Yesterday’s LG G4 announcement brought us our first phone based on the Snapdragon 808, which is an architecturally similar but slightly cut-down version of the 810. Where the 810 uses four “big” 2.0GHz ARM Cortex A57 cores and four “little” 1.6GHz Cortex A53 cores, the 808 uses two 1.8GHz Cortex A57 cores and four 1.44GHz Cortex A53 cores. The GPU is also a step down—from an Adreno 430 to an Adreno 418—and there are a few other downgrades here and there, but the CPU is what we’ll be focusing on today.
First up, the thermal test. As explained by Primate Labs‘ John Poole, this is a two-thread test that performs a fixed amount of work over time. Faster processors can spend part of the test idle if they’re able to complete that work fast enough. It’s still a work-in-progress (Poole tells us that the final version will most likely be a part of Geekbench 4, due out later this year), but it’s meant to simulate the kind of work that an actual application might do.

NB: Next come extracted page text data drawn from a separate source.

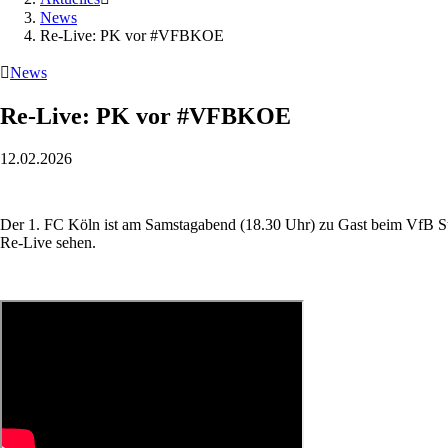
News
Re-Live: PK vor #VFBKOE

News
Re-Live: PK vor #VFBKOE
12.02.2026
Der 1. FC Köln ist am Samstagabend (18.30 Uhr) zu Gast beim VfB Stu
Re-Live sehen.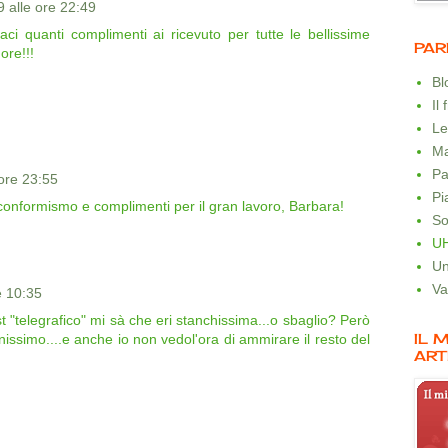
9 alle ore 22:49
taci quanti complimenti ai ricevuto per tutte le bellissime
PAR
ore!!!
B
Il
Le
Ma
Pa
 ore 23:55
Pi
ticonformismo e complimenti per il gran lavoro, Barbara!
So
U
Un
Va
e 10:35
t "telegrafico" mi sà che eri stanchissima...o sbaglio? Però
IL 
nissimo....e anche io non vedol'ora di ammirare il resto del
ART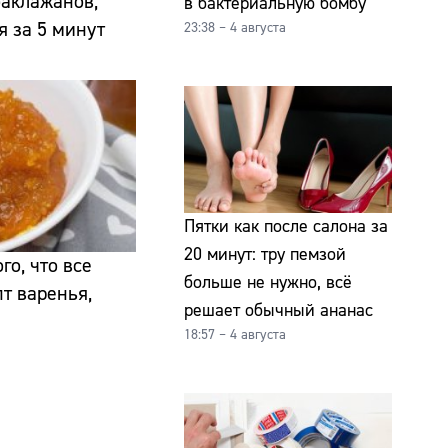
баклажанов,
в бактериальную бомбу
я за 5 минут
23:38 – 4 августа
Пятки как после салона за
20 минут: тру пемзой
го, что все
больше не нужно, всё
т варенья,
решает обычный ананас
18:57 – 4 августа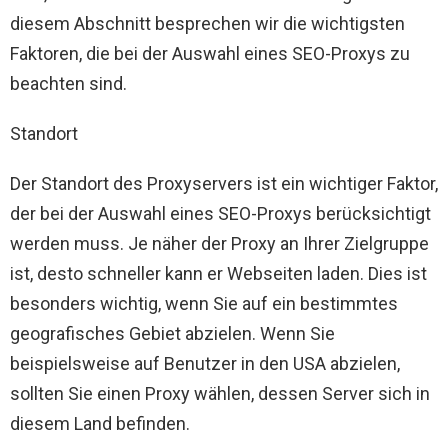
diesem Abschnitt besprechen wir die wichtigsten
Faktoren, die bei der Auswahl eines SEO-Proxys zu
beachten sind.
Standort
Der Standort des Proxyservers ist ein wichtiger Faktor,
der bei der Auswahl eines SEO-Proxys berücksichtigt
werden muss. Je näher der Proxy an Ihrer Zielgruppe
ist, desto schneller kann er Webseiten laden. Dies ist
besonders wichtig, wenn Sie auf ein bestimmtes
geografisches Gebiet abzielen. Wenn Sie
beispielsweise auf Benutzer in den USA abzielen,
sollten Sie einen Proxy wählen, dessen Server sich in
diesem Land befinden.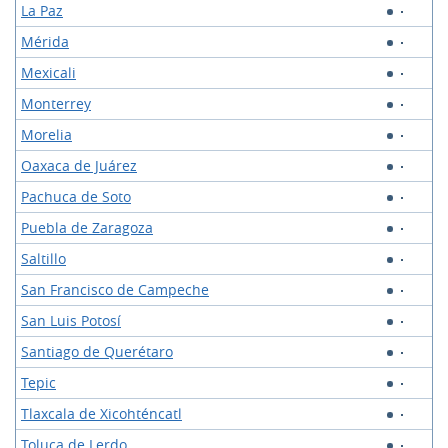
La Paz
Mérida
Mexicali
Monterrey
Morelia
Oaxaca de Juárez
Pachuca de Soto
Puebla de Zaragoza
Saltillo
San Francisco de Campeche
San Luis Potosí
Santiago de Querétaro
Tepic
Tlaxcala de Xicohténcatl
Toluca de Lerdo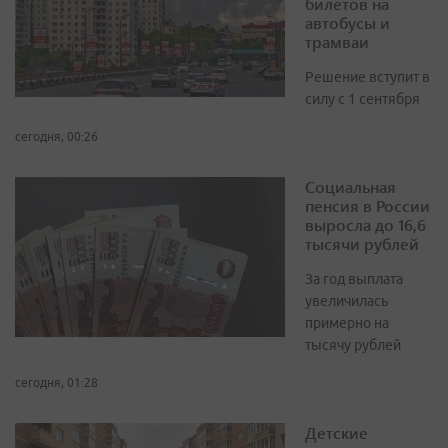
билетов на
автобусы и
трамваи
Решение вступит в
силу с 1 сентября
сегодня, 00:26
Социальная
пенсия в России
выросла до 16,6
тысячи рублей
За год выплата
увеличилась
примерно на
тысячу рублей
сегодня, 01:28
Детские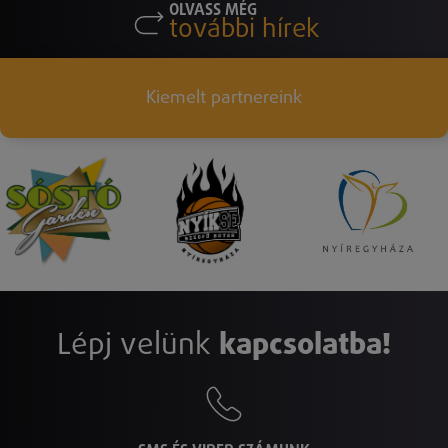
OLVASS MÉG
további hírek
Kiemelt partnereink
Lépj velünk
kapcsolatba!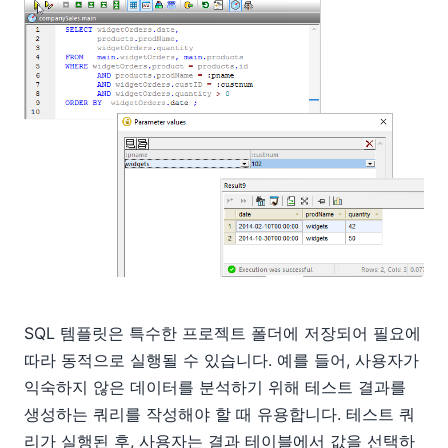
SQL 템플릿은 특수한 프로젝트 폴더에 저장되어 필요에
따라 동적으로 실행될 수 있습니다. 예를 들어, 사용자가
익숙하지 않은 데이터를 분석하기 위해 테스트 결과를
생성하는 쿼리를 작성해야 할 때 유용합니다. 테스트 쿼
리가 실행된 후, 사용자는 결과 테이블에서 값을 선택하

Generally, the 808 is much better behaved than the 810, though its chart is still a long series of spikes rather than the more gradual downward curves we’ve seen in other phones. It spends far more time at its top-rated speed of 1.8GHz and far less time throttling down to the low-power, low-performance “little” cores. And while the 810 throttled more and more as the test ran longer, the 808 can still reach speeds between 1.4 and 1.7GHz even after the test had run for 15 minutes.